State, as a number alone, how many lines of the data contain the string "point".
━━━ DATASET EXCERPTS ━━━
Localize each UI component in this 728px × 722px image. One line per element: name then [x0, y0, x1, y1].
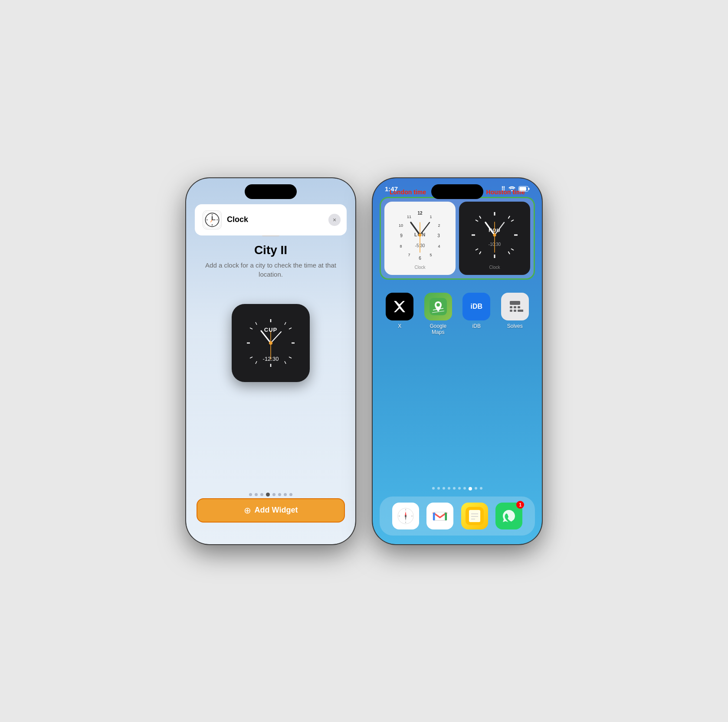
app-item-x[interactable]: X	[385, 293, 415, 335]
svg-line-20	[250, 357, 253, 358]
svg-text:7: 7	[408, 253, 410, 257]
whatsapp-badge: 1	[516, 501, 524, 509]
svg-line-57	[508, 252, 510, 254]
svg-text:10: 10	[399, 223, 403, 228]
page-dot-5	[272, 493, 275, 496]
header-card: Clock ×	[195, 204, 347, 235]
svg-line-59	[511, 220, 514, 222]
svg-rect-94	[433, 513, 435, 520]
x-app-label: X	[398, 323, 401, 329]
widget-info: City II Add a clock for a city to check …	[186, 243, 355, 279]
widget-header: Clock ×	[186, 204, 355, 235]
home-page-indicator	[373, 487, 542, 497]
svg-point-27	[512, 190, 513, 191]
svg-line-14	[256, 322, 257, 325]
calculator-logo	[507, 298, 523, 315]
maps-app-icon	[424, 293, 452, 320]
gmail-dock-icon[interactable]	[426, 503, 453, 529]
svg-point-68	[493, 233, 496, 236]
widget-picker-screen: Clock × City II Add a clock for a city t…	[186, 178, 355, 544]
page-dot-1	[249, 493, 252, 496]
svg-rect-79	[514, 310, 516, 312]
svg-rect-76	[514, 306, 516, 308]
home-screen: 1:47 ⠿	[373, 178, 542, 544]
page-dot-2	[255, 493, 258, 496]
svg-point-70	[436, 303, 440, 307]
hdot-6	[458, 487, 461, 490]
widget-description: Add a clock for a city to check the time…	[203, 261, 338, 279]
close-button[interactable]: ×	[328, 214, 341, 226]
dock: 1	[380, 497, 535, 536]
whatsapp-dock-icon[interactable]: 1	[495, 503, 522, 529]
london-clock-label: Clock	[414, 265, 425, 270]
hdot-7	[463, 487, 466, 490]
svg-rect-29	[519, 187, 526, 191]
grid-icon: ⠿	[501, 186, 505, 192]
battery-icon	[518, 186, 530, 192]
svg-text:8: 8	[400, 244, 402, 248]
svg-text:11: 11	[407, 215, 411, 219]
right-screen: 1:47 ⠿	[373, 178, 542, 544]
svg-point-26	[269, 341, 272, 345]
svg-text:1: 1	[430, 215, 432, 219]
right-phone: 1:47 ⠿	[373, 178, 542, 544]
app-item-solves[interactable]: Solves	[500, 293, 530, 335]
plus-icon: ⊕	[244, 505, 251, 516]
svg-line-18	[250, 328, 253, 329]
notes-logo	[466, 507, 484, 525]
svg-rect-75	[510, 306, 512, 308]
svg-text:12: 12	[417, 211, 423, 216]
hdot-2	[437, 487, 440, 490]
svg-point-85	[405, 515, 407, 517]
houston-clock-label: Clock	[489, 265, 500, 270]
hdot-8-active	[469, 487, 472, 490]
app-item-idb[interactable]: iDB iDB	[462, 293, 492, 335]
svg-rect-95	[445, 513, 447, 520]
gmail-logo	[431, 507, 449, 525]
x-app-icon	[386, 293, 413, 320]
svg-rect-74	[510, 301, 520, 305]
svg-line-16	[256, 361, 257, 364]
clock-icon-svg	[204, 212, 220, 228]
hdot-5	[453, 487, 456, 490]
svg-rect-78	[510, 310, 512, 312]
offset-label: -12:30	[263, 356, 279, 362]
svg-point-49	[419, 233, 422, 236]
svg-text:5: 5	[430, 253, 432, 257]
svg-text:9: 9	[400, 233, 403, 238]
houston-clock-widget[interactable]: HOU -10:30 Clock	[459, 202, 530, 275]
svg-line-23	[271, 332, 281, 343]
svg-line-19	[289, 328, 292, 329]
svg-line-55	[508, 216, 510, 219]
whatsapp-logo	[500, 507, 518, 525]
add-widget-label: Add Widget	[255, 506, 298, 515]
safari-logo	[397, 507, 415, 525]
idb-app-icon: iDB	[462, 293, 490, 320]
analog-clock-dark: CUP -12:30	[232, 304, 310, 382]
maps-logo	[430, 298, 447, 315]
hdot-3	[443, 487, 445, 490]
svg-line-54	[479, 216, 481, 219]
svg-line-21	[289, 357, 292, 358]
london-clock-widget[interactable]: 12 3 6 9 1 2 4 5 11 10 8 7 LON	[384, 202, 456, 275]
notes-dock-icon[interactable]	[461, 503, 488, 529]
svg-text:3: 3	[437, 233, 440, 238]
hdot-10	[480, 487, 482, 490]
add-widget-button[interactable]: ⊕ Add Widget	[197, 498, 345, 523]
app-grid: X Google Maps	[373, 288, 542, 340]
svg-line-58	[475, 220, 478, 222]
idb-app-label: iDB	[472, 323, 481, 329]
preview-clock-svg	[240, 313, 301, 373]
svg-rect-30	[528, 188, 530, 190]
svg-line-56	[479, 252, 481, 254]
clock-app-icon	[203, 210, 222, 229]
svg-line-17	[285, 361, 286, 364]
app-name-label: Clock	[227, 215, 248, 224]
hdot-1	[432, 487, 435, 490]
svg-rect-77	[518, 306, 520, 308]
safari-dock-icon[interactable]	[392, 503, 419, 529]
widgets-section: London time Houston time 12 3 6 9 1 2 4 …	[380, 197, 535, 280]
houston-clock-svg: HOU -10:30	[466, 207, 523, 263]
status-time: 1:47	[385, 185, 398, 193]
app-item-maps[interactable]: Google Maps	[423, 293, 453, 335]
━━━
_SOLUTION_. 6